Mais une telle exigence ne pourra être satisfaite qu'au travers d'une coopération accrue, transparente et loyale entre les États concernés en matière de lutte contre le terrorisme. Les députés communistes, républicains et du Parti de gauche plaident donc pour que cette forme de coopération se substitue le plus vite possible à l'unilatéralisme qui caractérise les pratiques sécuritaires intrusives des États-Unis dans ce domaine.

Au sujet épineux des scanners corporels, nous regrettons une fois de plus qu'un événement médiatique, la tentative d'attentat à bord du vol Amsterdam-Detroit en décembre dernier, motive la précipitation avec laquelle la France, le Royaume-Uni et le Danemark ont cédé à la pression américaine. Ainsi, l'article 18 bis de la LOPPSI votée par la majorité permet une expérimentation des scanners corporels dans les aéroports pendant trois ans à compter de la promulgation de la loi ; mais l'urgence a été jugée telle que la Direction générale de l'aviation civile a même anticipé cette promulgation en autorisant l'installation d'un scanner à ondes millimétriques au terminal T2 de Paris-Charles-de-Gaulle pour les passagers à destination des Etats-Unis. Nous saisissons l'occasion de ce débat pour dénoncer, là encore, cette politique du fait accompli et l'habitude qui consiste à faire passer des mesures pérennes pour de banales expérimentations. La présidence en exercice de l'Union européenne s'en est d'ailleurs émue, qui réclamait le 7 janvier une position commune sur ce sujet.

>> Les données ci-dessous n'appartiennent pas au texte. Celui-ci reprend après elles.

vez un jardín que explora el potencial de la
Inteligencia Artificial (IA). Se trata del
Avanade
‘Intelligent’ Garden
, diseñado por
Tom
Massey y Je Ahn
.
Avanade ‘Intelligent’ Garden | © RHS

Sur le fond, nous sommes particulièrement sceptiques pour ne pas dire hostiles à ce nouvel outil, car son efficacité est loin d'être prouvée en termes de détection des explosifs, ainsi que l'affirment nombre de spécialistes, d'acteurs de la sécurité dans les aéroports et de policiers.

Au-delà des problèmes liés au respect de la vie privée et de l'intimité des personnes scannées et à la santé – rappelons qu'à l'heure actuelle aucune étude scientifique précise sur les conséquences pour la santé des personnes soumises aux scanners corporels n'a été effectuée –, les députés communistes, républicains et du Parti de gauche s'inquiètent de cette dérive qui consiste à voir dans la technologie la panacée à tous les problèmes que rencontre une société.

En l'espèce, il conviendrait de s'interroger sur les ressorts sociologiques et philosophiques qui conduisent un gouvernement à promouvoir une société dans laquelle être observé nu, jusqu'aux moindres détails de son intimité, devient une norme banale de sécurité.